=== Supplied entries ===
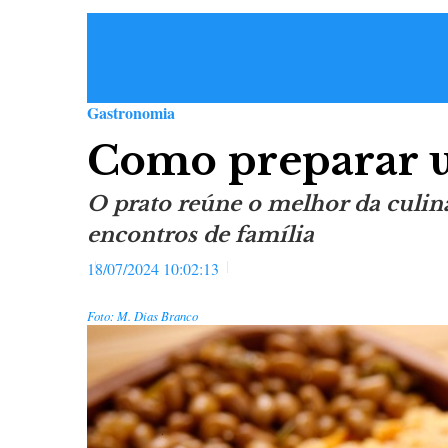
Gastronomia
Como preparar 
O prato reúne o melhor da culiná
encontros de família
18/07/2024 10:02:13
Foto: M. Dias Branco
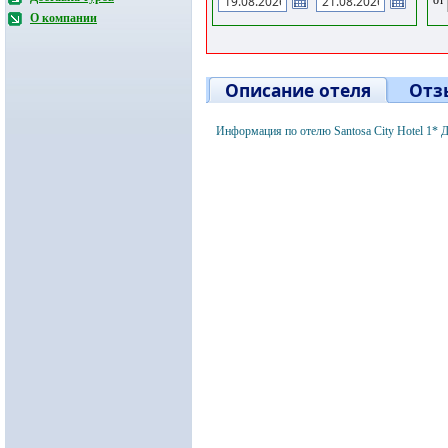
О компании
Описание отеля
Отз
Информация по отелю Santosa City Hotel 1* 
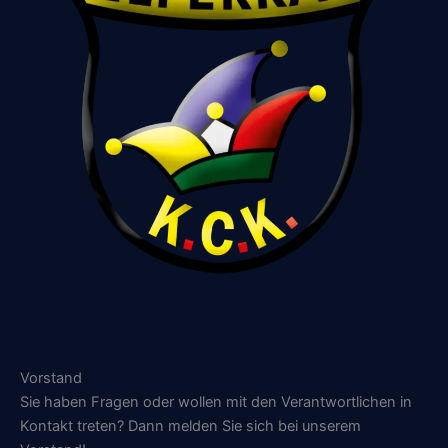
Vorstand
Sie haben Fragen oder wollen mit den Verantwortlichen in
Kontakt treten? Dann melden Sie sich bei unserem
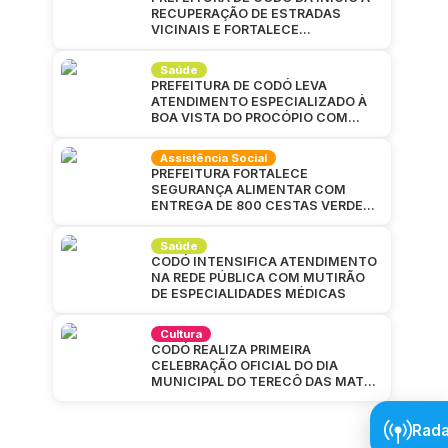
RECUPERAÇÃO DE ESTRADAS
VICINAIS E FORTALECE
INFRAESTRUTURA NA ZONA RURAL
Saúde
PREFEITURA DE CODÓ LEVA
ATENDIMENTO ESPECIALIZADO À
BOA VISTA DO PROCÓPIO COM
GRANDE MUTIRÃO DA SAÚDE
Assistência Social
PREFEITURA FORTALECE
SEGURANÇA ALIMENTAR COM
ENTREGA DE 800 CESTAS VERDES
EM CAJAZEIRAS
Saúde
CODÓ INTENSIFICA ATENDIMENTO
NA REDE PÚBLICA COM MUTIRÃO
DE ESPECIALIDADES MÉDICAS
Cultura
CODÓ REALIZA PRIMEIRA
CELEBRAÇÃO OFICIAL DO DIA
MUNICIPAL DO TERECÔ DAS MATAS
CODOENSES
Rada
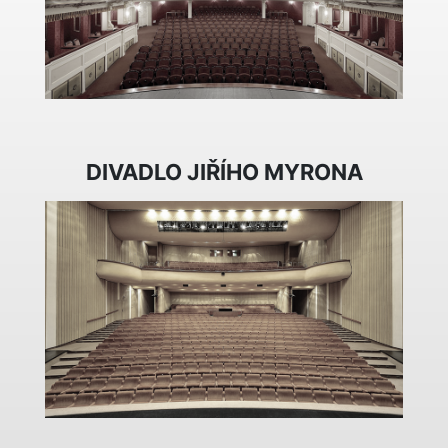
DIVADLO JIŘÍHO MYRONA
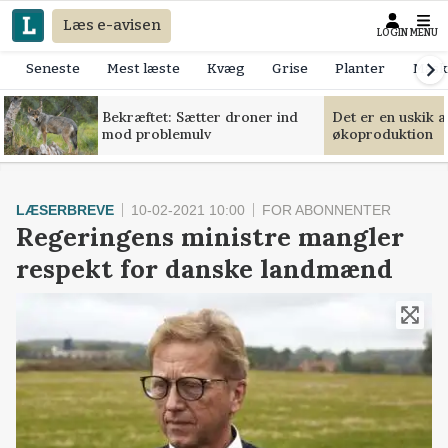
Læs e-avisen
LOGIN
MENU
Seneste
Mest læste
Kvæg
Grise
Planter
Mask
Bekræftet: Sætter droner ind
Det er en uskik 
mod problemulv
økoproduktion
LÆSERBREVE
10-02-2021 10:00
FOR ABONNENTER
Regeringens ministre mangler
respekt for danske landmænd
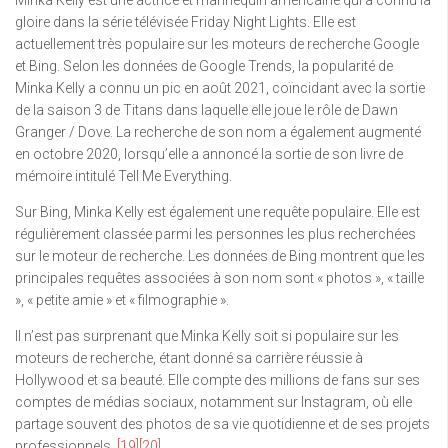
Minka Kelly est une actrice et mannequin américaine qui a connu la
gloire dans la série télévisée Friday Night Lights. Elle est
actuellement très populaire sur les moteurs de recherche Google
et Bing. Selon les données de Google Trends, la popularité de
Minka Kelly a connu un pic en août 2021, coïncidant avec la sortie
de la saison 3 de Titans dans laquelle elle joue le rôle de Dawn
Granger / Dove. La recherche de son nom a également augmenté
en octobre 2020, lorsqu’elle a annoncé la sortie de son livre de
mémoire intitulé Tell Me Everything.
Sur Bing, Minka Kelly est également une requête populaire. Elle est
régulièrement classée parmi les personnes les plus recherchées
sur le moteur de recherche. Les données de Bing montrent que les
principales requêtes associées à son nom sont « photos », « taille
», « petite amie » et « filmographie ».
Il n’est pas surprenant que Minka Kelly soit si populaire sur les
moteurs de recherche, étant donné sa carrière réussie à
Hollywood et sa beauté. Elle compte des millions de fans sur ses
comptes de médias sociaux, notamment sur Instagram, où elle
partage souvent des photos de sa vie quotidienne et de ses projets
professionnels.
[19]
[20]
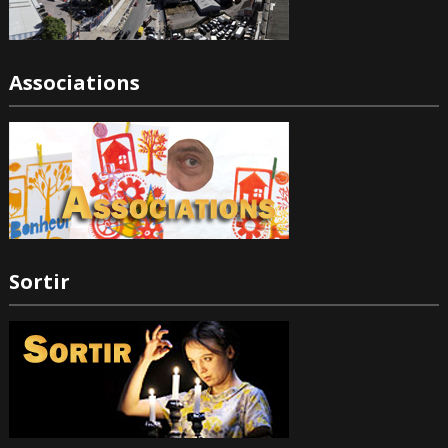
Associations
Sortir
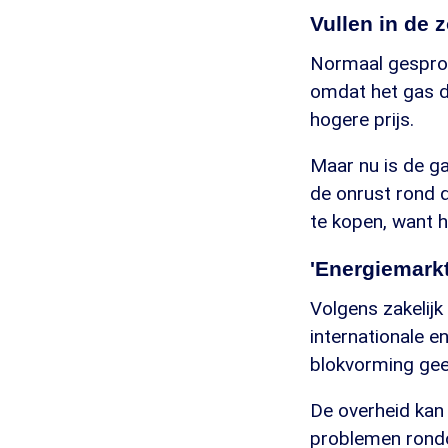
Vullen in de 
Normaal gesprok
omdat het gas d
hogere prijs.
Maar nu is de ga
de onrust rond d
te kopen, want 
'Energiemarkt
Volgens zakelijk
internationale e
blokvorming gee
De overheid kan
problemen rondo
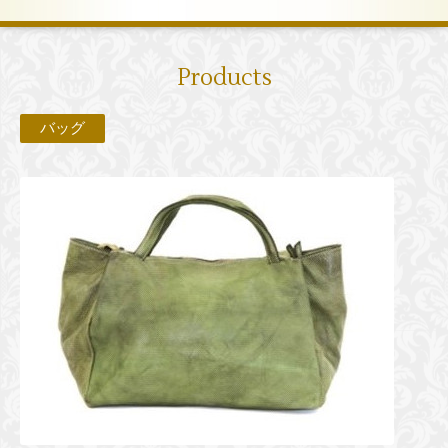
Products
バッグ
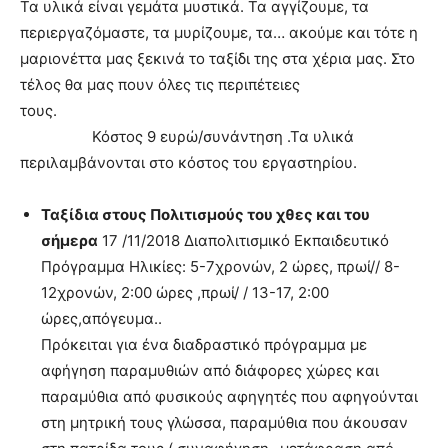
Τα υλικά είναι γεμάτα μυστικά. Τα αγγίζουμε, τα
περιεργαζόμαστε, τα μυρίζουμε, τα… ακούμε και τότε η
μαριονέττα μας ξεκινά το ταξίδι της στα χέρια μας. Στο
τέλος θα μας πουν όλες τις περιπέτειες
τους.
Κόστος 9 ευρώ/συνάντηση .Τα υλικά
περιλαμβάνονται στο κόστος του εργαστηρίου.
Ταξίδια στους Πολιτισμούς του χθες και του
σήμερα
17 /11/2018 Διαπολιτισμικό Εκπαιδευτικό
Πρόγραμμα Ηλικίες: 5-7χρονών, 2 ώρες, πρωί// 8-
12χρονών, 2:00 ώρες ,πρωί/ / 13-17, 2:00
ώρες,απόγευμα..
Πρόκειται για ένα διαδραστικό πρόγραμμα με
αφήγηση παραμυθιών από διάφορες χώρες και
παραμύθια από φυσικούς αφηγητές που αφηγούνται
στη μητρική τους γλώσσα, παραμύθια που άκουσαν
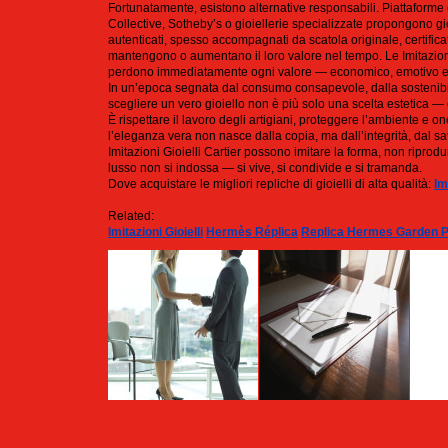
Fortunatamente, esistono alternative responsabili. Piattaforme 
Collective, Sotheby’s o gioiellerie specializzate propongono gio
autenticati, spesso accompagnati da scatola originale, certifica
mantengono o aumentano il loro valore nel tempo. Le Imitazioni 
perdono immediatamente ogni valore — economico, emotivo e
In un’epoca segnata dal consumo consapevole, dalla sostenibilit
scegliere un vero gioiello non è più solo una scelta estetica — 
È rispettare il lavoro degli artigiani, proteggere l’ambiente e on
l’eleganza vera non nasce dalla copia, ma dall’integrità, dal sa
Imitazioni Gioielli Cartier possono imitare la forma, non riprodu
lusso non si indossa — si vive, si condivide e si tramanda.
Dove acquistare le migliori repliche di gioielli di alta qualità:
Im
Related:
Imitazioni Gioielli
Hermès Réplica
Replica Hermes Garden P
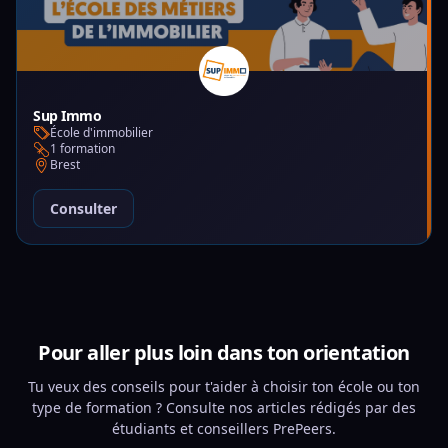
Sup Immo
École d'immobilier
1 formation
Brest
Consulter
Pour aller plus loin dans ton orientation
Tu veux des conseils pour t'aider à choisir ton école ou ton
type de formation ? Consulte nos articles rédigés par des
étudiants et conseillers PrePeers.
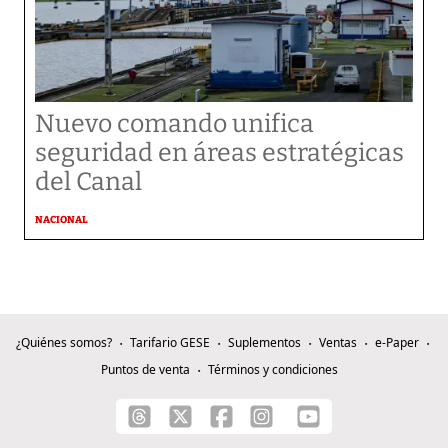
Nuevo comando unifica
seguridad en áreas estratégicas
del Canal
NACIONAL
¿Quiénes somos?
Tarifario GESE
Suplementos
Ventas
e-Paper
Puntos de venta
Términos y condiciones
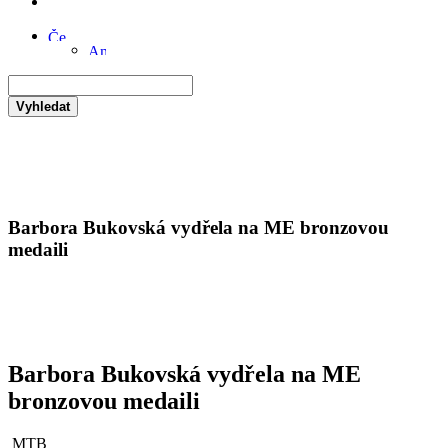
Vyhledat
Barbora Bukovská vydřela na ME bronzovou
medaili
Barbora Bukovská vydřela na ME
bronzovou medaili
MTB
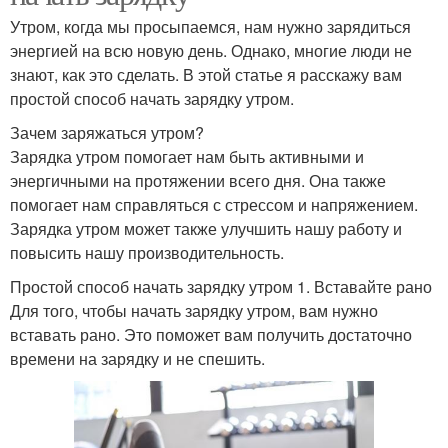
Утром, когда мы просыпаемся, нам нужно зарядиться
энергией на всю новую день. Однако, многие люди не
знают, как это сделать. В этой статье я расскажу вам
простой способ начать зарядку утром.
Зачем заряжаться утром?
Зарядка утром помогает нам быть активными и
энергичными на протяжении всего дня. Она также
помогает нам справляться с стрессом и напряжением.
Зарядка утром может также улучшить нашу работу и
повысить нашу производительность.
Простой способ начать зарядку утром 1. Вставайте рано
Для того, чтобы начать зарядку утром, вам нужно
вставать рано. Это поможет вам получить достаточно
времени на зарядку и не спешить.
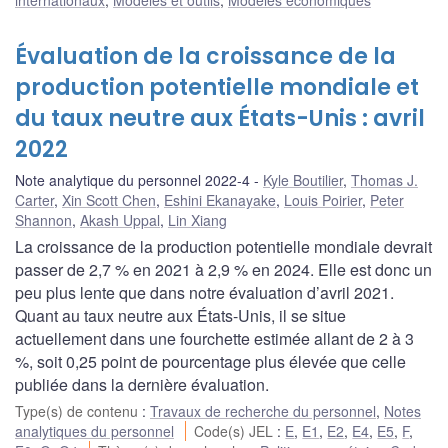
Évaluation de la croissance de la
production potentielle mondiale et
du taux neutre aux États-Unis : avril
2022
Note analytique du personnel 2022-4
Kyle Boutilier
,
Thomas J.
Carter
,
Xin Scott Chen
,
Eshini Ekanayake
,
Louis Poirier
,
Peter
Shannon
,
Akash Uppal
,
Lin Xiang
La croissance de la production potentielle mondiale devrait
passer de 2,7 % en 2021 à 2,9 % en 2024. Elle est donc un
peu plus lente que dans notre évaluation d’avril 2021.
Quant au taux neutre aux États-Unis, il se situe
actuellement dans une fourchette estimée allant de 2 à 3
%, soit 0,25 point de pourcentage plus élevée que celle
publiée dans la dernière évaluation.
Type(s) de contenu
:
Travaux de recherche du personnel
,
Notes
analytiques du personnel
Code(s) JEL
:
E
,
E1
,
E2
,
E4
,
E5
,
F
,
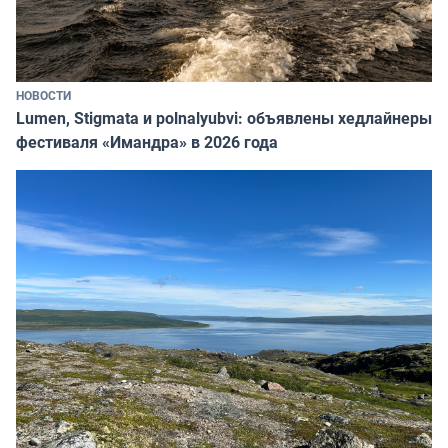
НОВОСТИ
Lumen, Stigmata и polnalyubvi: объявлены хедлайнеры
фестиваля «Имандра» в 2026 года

=== What to produce ===
Your answer should be one number: the count of lines in the data above that include the word "avril".

=== Output of the task ===
2